Now, though, with the financial strain he and his partner are under, he's considering returning to sex work. He started in the industry at the age of 18, when he left his mother's home and did what he thought he needed to do to make money. He eventually transitioned from physical sex work to porn, nude modeling, and, later, escorting.
He says he dreads the thought of returning to physical sex work, but he's contemplating a plan of action in the event it becomes necessary.
"The part I don't want to go back to is not knowing what kinds of clients will contact me," he says. "From the things I've experienced, being a mixed male in this industry almost feels like I have to take what I can get sometimes. I know there's a place for everybody in sex work. But from my experience, the market is very saturated. I'm competing with white boys, white twinks, and people who offer the same look as I do but from a societally better viewpoint. They're white and privileged, and I don't have that access."
Diana, a program facilitator for the Sex Worker Outreach Program (SWOP) and codirector of the Sex Worker Solidarity Network in the Tampa Bay area, says some sex workers are in dire straits because of the pandemic. The organizations offer direct support and social services to sex workers near Tampa and connect others with resources in their own cities and states.
She says many of the workers helped by SWOP and the solidarity network are already marginalized — they're trans, undocumented, disabled, or people of color.
In regular times, SWOP regularly hits the street and distributes hygiene items, snacks, and condoms to full-service sex workers. Going digital isn't a viable option for many of them, Diana says.
"I feel like to people outside of full-service sex work, making porn or doing camming sounds like maybe the less risky or sketch version of sex work," she says. "But a lot of in-person sex workers don't do digital work because of the risk of having their face out there forever. Meeting people in person reduces visibility."
And doing online work is not nearly as lucrative as people might think.
"I'm so screwed," Vikki, the sexual alchemist, says. "My sessions make so much money in person but will make a fraction of that online."
Plus, like many Miamians, sex workers don't have the kind of financial security necessary to remain unemployed for long.
Across the nation, organizations like SWOP are engaging in mutual aid to help sex workers make ends meet during the pandemic. The Tampa Bay chapter set up a hotline and an online application form for financial aid and social services. Diana says the organization has distributed about $1,500 in recent weeks.

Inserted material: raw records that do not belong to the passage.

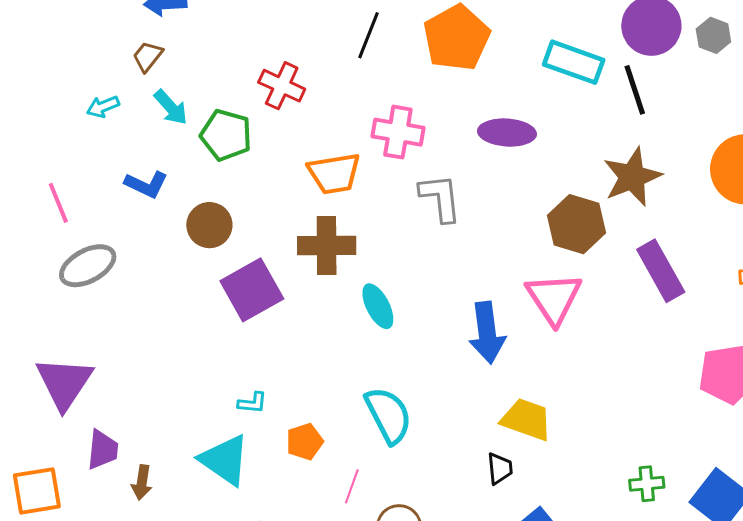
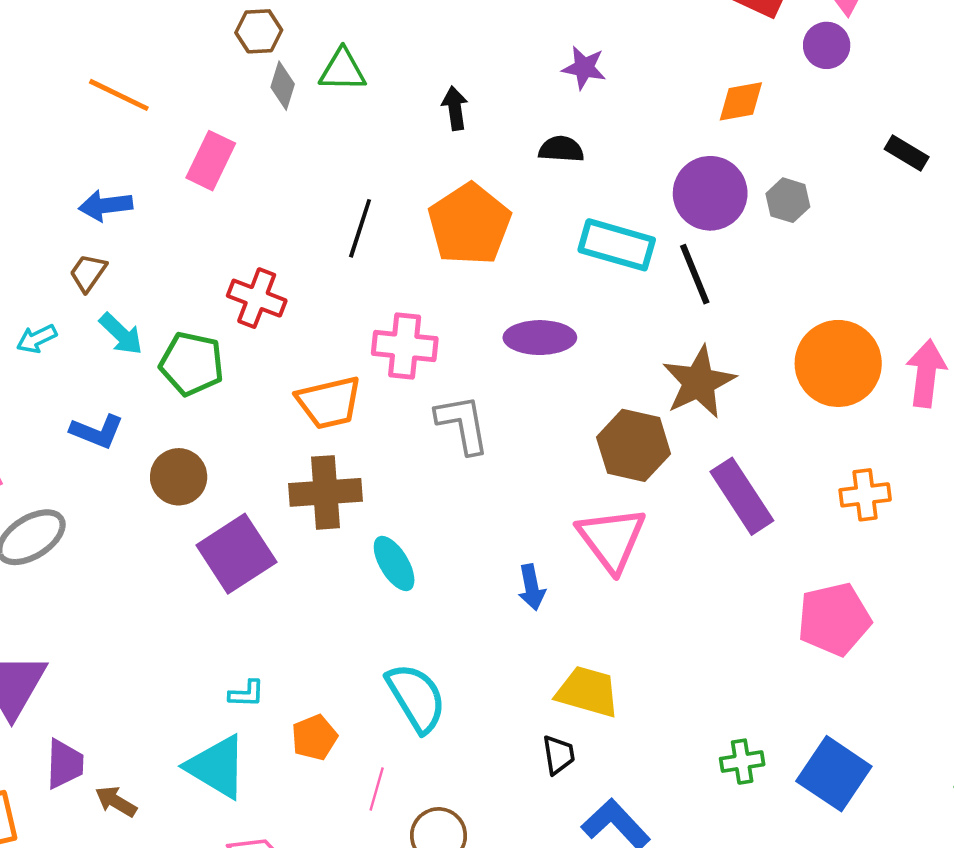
blue arrow: (487, 333) -> (532, 587), size x0.6
brown arrow: (142, 482) -> (116, 801), turned 116

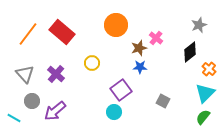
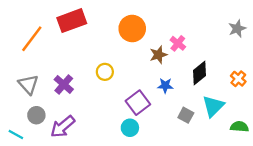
gray star: (199, 25) -> (237, 29), moved
red rectangle: (62, 32) -> (72, 21), moved, turned -60
black diamond: (190, 52) -> (200, 73), moved
blue star: (140, 67) -> (165, 86), moved
cyan triangle: (205, 93) -> (213, 106), moved
green semicircle: (203, 117) -> (239, 127), moved, turned 56

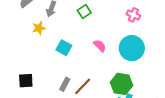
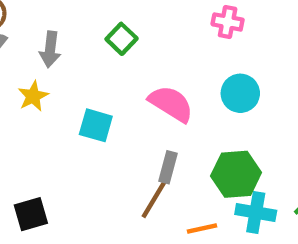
pink semicircle: (100, 46) -> (171, 104), size x1.5
cyan circle: (132, 48) -> (240, 93), size x0.7
gray rectangle: (65, 84) -> (168, 167), moved

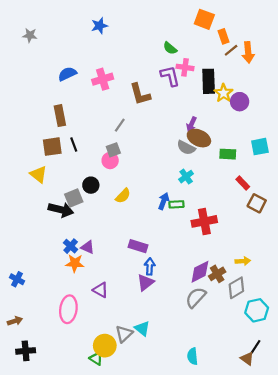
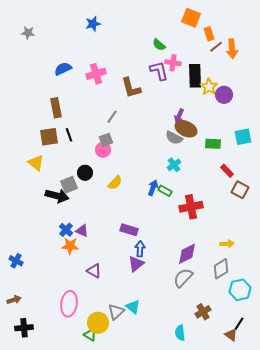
green rectangle: (176, 204) -> (165, 191), turned 32
brown cross: (217, 274) -> (203, 312), moved
pink ellipse: (68, 309) -> (69, 304), moved

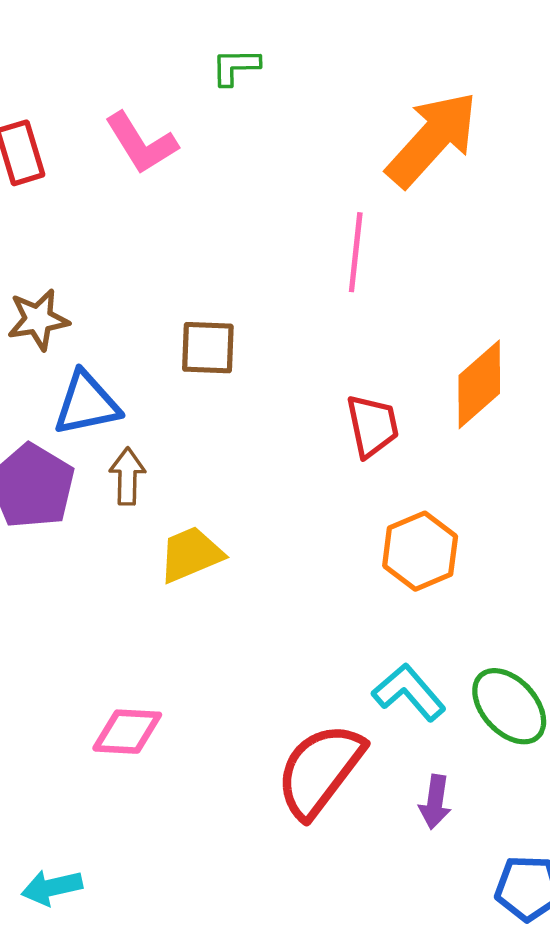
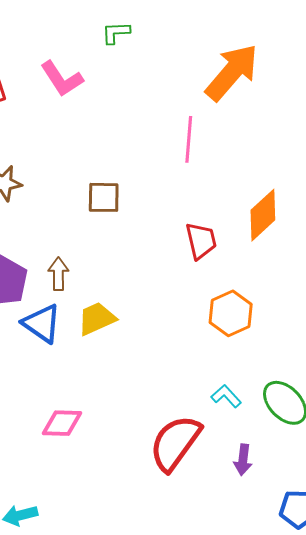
blue triangle: (87, 404) -> (42, 324), moved, turned 48
cyan L-shape: (409, 692) -> (226, 396), size x0.7

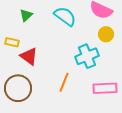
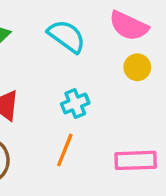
cyan cross: (87, 56) -> (75, 104), moved, size x0.7

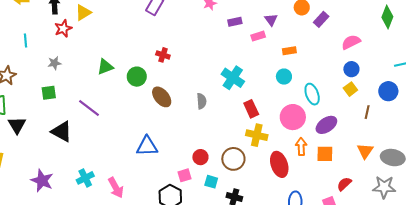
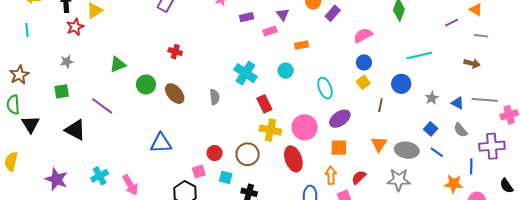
cyan line: (26, 40) -> (27, 30), moved
green circle: (137, 77) -> (146, 84), moved
cyan circle: (284, 77) -> (286, 71), moved
pink circle: (293, 117) -> (305, 127), moved
orange arrow: (301, 147) -> (331, 175), moved

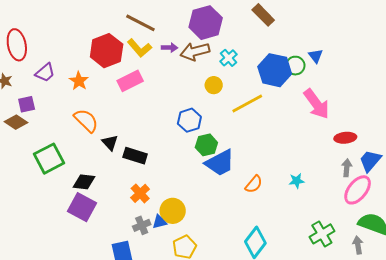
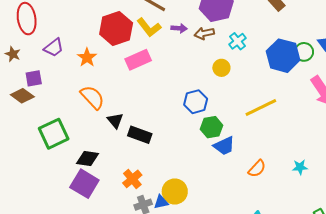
brown arrow: (195, 52) -> (204, 33), size x0.7
yellow line: (247, 104) -> (261, 107), moved
blue trapezoid: (220, 163) -> (224, 146), size x0.7
orange cross: (140, 193) -> (132, 179), moved

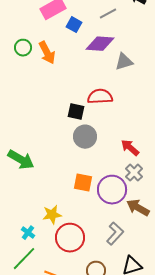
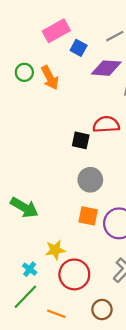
gray circle: (85, 137) -> (90, 180), moved
green arrow: (21, 160) -> (24, 207), moved

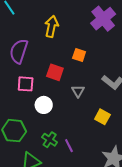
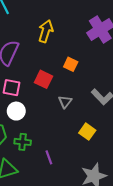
white circle: (44, 105) -> (16, 111), moved
green cross: (50, 140) -> (23, 142), moved, turned -35

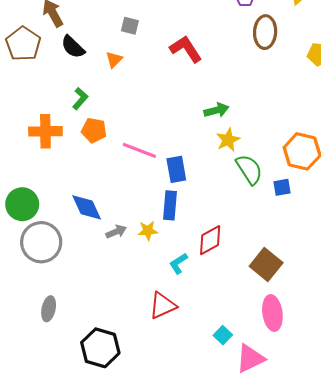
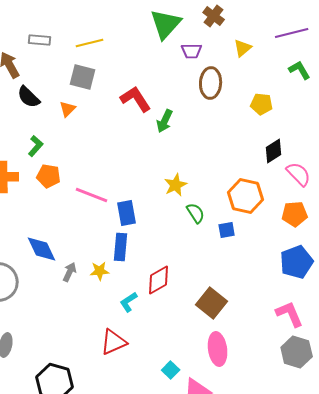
gray square: (130, 26) -> (83, 77), size x1.5
green arrow: (216, 110) -> (165, 121), moved, turned 130
green semicircle: (249, 169) -> (196, 213), size x0.7
gray arrow: (116, 232) -> (70, 272), turned -42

"One of the first people we were able to help was an undocumented sex worker with a disability," Diana says. "We sent her some money to help with rent and medicine for her son."
The Tampa Bay organizations have helped unsheltered sex workers make their car payments so they have somewhere to sleep. And they have distributed groceries to those who've run out of food.
For many workers, including those in the sex industry, staying home instead of going to work is an impossible choice.
"Everyone wants to stay home, but we have bills to pay," Diana says. "Yes, people will absolutely continue to work. I wouldn't encourage anybody to do it, but anyone in a situation precarious enough will."